From the first line to the last, output the material exactly.

::: Records supplied :::

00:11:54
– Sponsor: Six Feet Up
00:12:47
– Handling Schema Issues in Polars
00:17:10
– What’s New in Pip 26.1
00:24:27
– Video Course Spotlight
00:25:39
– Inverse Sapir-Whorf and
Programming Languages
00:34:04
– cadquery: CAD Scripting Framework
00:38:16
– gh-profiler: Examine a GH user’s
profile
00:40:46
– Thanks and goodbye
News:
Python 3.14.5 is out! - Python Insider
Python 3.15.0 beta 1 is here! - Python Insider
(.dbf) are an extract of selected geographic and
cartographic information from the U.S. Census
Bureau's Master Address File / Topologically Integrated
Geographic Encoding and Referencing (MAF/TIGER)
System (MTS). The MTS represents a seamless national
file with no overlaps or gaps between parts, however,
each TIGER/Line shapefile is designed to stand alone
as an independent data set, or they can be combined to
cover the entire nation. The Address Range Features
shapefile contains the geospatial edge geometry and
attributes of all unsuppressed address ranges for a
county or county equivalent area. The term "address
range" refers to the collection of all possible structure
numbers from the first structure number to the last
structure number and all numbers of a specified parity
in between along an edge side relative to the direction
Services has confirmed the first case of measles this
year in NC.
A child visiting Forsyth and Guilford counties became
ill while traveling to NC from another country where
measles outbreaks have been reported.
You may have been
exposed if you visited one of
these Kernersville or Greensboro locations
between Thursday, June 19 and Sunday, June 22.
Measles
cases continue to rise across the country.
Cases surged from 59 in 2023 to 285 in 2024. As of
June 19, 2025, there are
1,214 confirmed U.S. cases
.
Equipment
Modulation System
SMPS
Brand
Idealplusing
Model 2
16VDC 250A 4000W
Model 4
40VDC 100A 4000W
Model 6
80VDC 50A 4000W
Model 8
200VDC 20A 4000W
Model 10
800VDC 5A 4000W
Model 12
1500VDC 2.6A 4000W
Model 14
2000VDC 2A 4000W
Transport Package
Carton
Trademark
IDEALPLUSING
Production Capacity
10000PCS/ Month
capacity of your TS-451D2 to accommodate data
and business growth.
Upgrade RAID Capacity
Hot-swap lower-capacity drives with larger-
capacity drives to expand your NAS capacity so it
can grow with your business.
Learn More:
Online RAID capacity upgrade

:::

Problem solution:
00:11:54
– Sponsor: Six Feet Up
00:12:47
– Handling Schema Issues in Polars
00:17:10
– What’s New in Pip 26.1
00:24:27
– Video Course Spotlight
00:25:39
– Inverse Sapir-Whorf and
Programming Languages
00:34:04
– cadquery: CAD Scripting Framework
00:38:16
– gh-profiler: Examine a GH user’s
profile
00:40:46
– Thanks and goodbye
News:
Python 3.14.5 is out! - Python Insider
Python 3.15.0 beta 1 is here! - Python Insider
(.dbf) are an extract of selected geographic and
cartographic information from the U.S. Census
Bureau's Master Address File / Topologically Integrated
Geographic Encoding and Referencing (MAF/TIGER)
System (MTS). The MTS represents a seamless national
file with no overlaps or gaps between parts, however,
each TIGER/Line shapefile is designed to stand alone
as an independent data set, or they can be combined to
cover the entire nation. The Address Range Features
shapefile contains the geospatial edge geometry and
attributes of all unsuppressed address ranges for a
county or county equivalent area. The term "address
range" refers to the collection of all possible structure
numbers from the first structure number to the last
structure number and all numbers of a specified parity
in between along an edge side relative to the direction
Services has confirmed the first case of measles this
year in NC.
A child visiting Forsyth and Guilford counties became
ill while traveling to NC from another country where
measles outbreaks have been reported.
You may have been
exposed if you visited one of
these Kernersville or Greensboro locations
between Thursday, June 19 and Sunday, June 22.
Measles
cases continue to rise across the country.
Cases surged from 59 in 2023 to 285 in 2024. As of
June 19, 2025, there are
1,214 confirmed U.S. cases
.
Equipment
Modulation System
SMPS
Brand
Idealplusing
Model 2
16VDC 250A 4000W
Model 4
40VDC 100A 4000W
Model 6
80VDC 50A 4000W
Model 8
200VDC 20A 4000W
Model 10
800VDC 5A 4000W
Model 12
1500VDC 2.6A 4000W
Model 14
2000VDC 2A 4000W
Transport Package
Carton
Trademark
IDEALPLUSING
Production Capacity
10000PCS/ Month
capacity of your TS-451D2 to accommodate data
and business growth.
Upgrade RAID Capacity
Hot-swap lower-capacity drives with larger-
capacity drives to expand your NAS capacity so it
can grow with your business.
Learn More:
Online RAID capacity upgrade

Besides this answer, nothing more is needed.